If you haven’t been to the particle zoo recently, it wouldn’t hurt to start with Sean’s book “The Particle at the End of the Universe” which is very readable and celebrates the construction of the Large Hadron Collider in France/Switzerland. Yeah, I know the particle zoo doesn’t lead inexorably to quantum mechanics, just as scales don’t lead inexorably to Rhapsody in Blue, but you play the damn scales first.
Actually, I’m sort of waiting for somebody else to dive into Something Deeply Hidden before I stick my toe in.

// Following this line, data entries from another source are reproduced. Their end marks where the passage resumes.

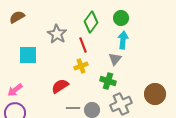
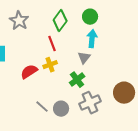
gray star: (57, 34) -> (19, 21), moved
green cross: (108, 81) -> (77, 80), turned 35
red semicircle: (60, 86) -> (29, 72), moved
gray line: (73, 108) -> (42, 107), turned 40

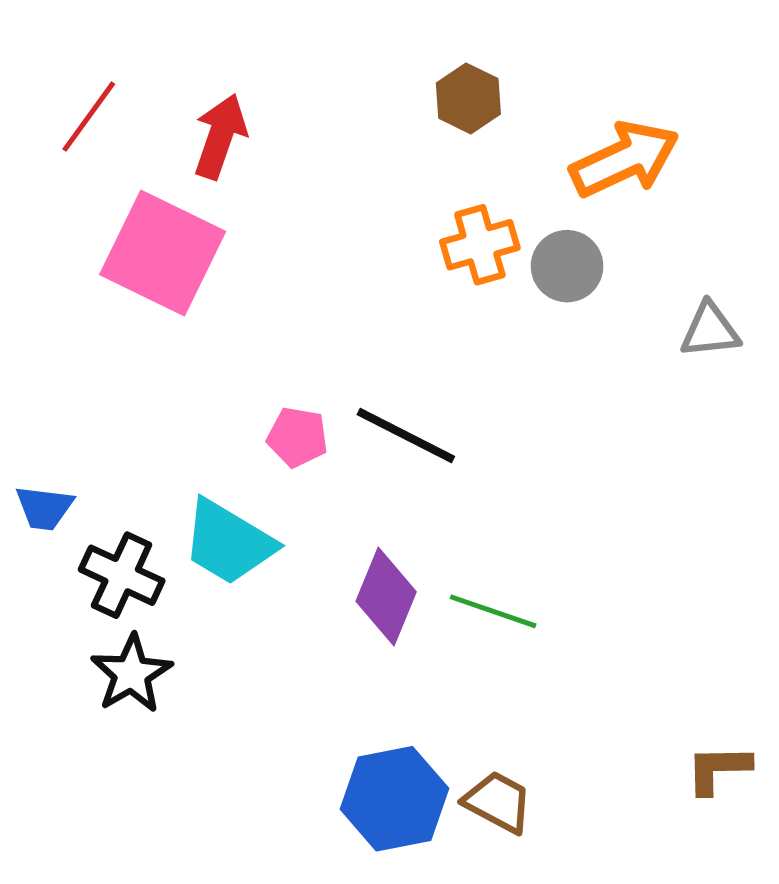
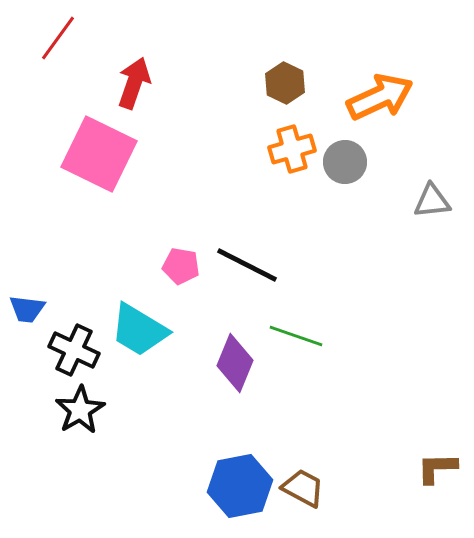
brown hexagon: (468, 98) -> (285, 83), moved
red line: (89, 117) -> (58, 38), moved
green line: (493, 611) -> (296, 336), moved

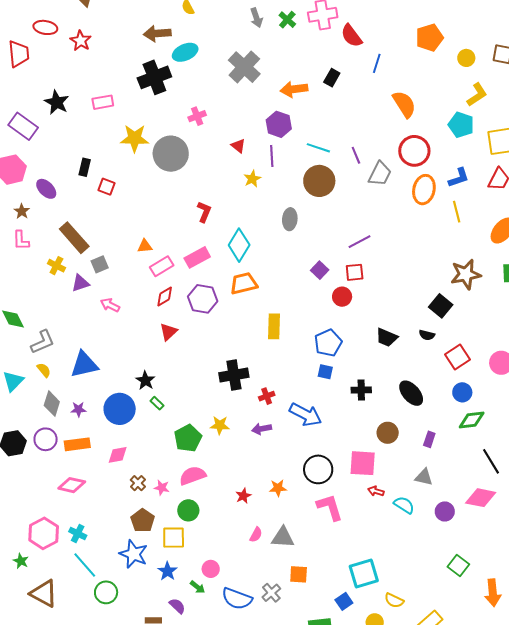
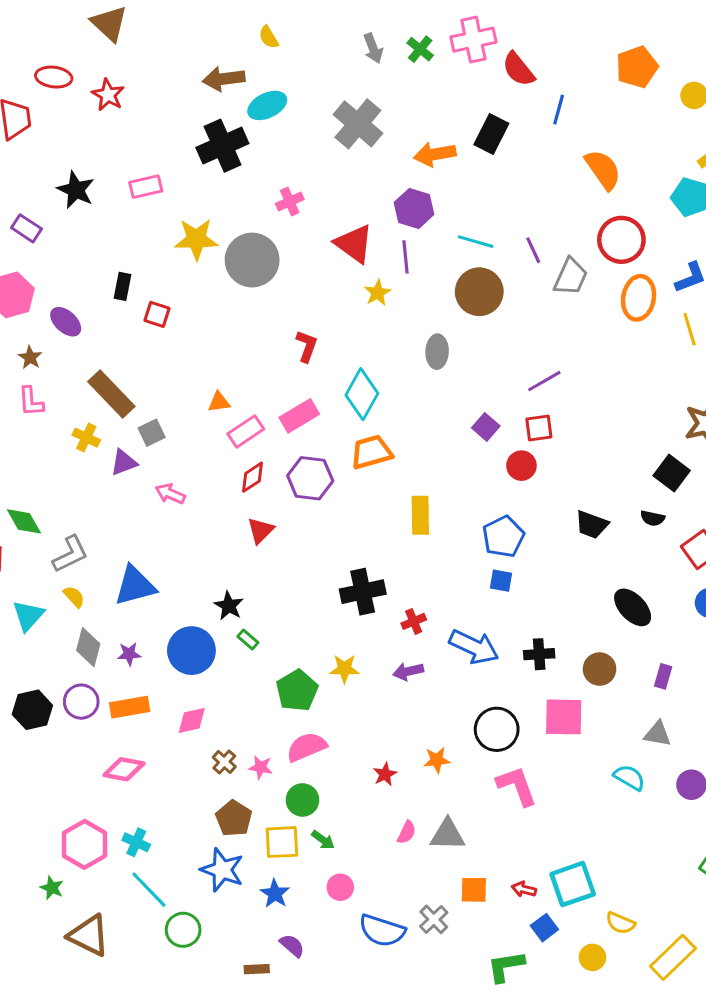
black rectangle: (332, 78) -> (491, 134), size x1.4
purple rectangle: (23, 126) -> (26, 228), size x0.7
red triangle: (238, 146) -> (354, 244), size x1.8
black cross: (361, 390) -> (539, 654), moved
red arrow: (376, 491) -> (524, 889), moved
green arrow: (198, 587) -> (323, 840), moved

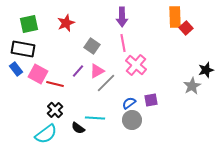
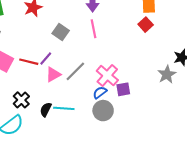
red square: (186, 28) -> (146, 25), moved
pink cross: (136, 65) -> (107, 76), moved
pink triangle: (97, 71) -> (53, 74), moved
red line: (55, 84) -> (29, 62), moved
black semicircle: (78, 128) -> (46, 109), moved, turned 80

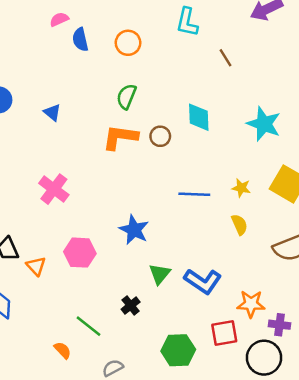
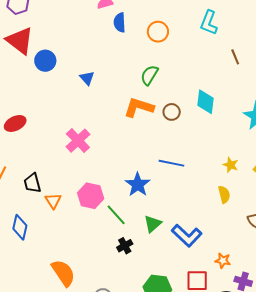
blue line: (194, 194) -> (171, 163), moved
orange star: (251, 304) -> (223, 261), size x0.7
green line: (89, 326) -> (116, 215), moved
orange semicircle: (63, 350) -> (63, 273), size x1.8

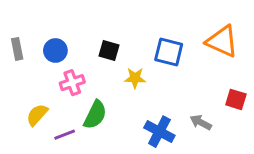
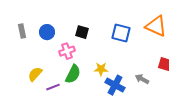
yellow star: (135, 78) -> (101, 69), moved
pink cross: (72, 83) -> (67, 51), moved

There used to be some advanced degrees out here that I could draft on, my own propulsion system being poorly designed and in semi-rugged condition.
John
and how ’bout that . . . Jeff drops a post on quantum mechanics, not something he writes about EVERY month, and here comes a release from MIT that they, in experimental collaboration with Aarhus University in Denmark (fight song: Aarhus is a very, very very fine hus) have some preliminary data that MIGHT provide the first experimentally predictive evidence for dark matter, the long-missing lightweight glue that holds galaxies together when they “should” be flying apart. The data is correlative, but only slightly so: MIT says they need a bigger collider. Maybe get Luxembourg to join the ring and turn the Large Hadron Collider into the Bigass Hadron Collider.
This announcement literally came from MIT in the last 24 hours. More to follow . . .
John
I have a fascination with real crime, so I watch a lot of those TV shows and specials about serial killers and what not. There was something on HBO about Manson but I never finished watching the whole series.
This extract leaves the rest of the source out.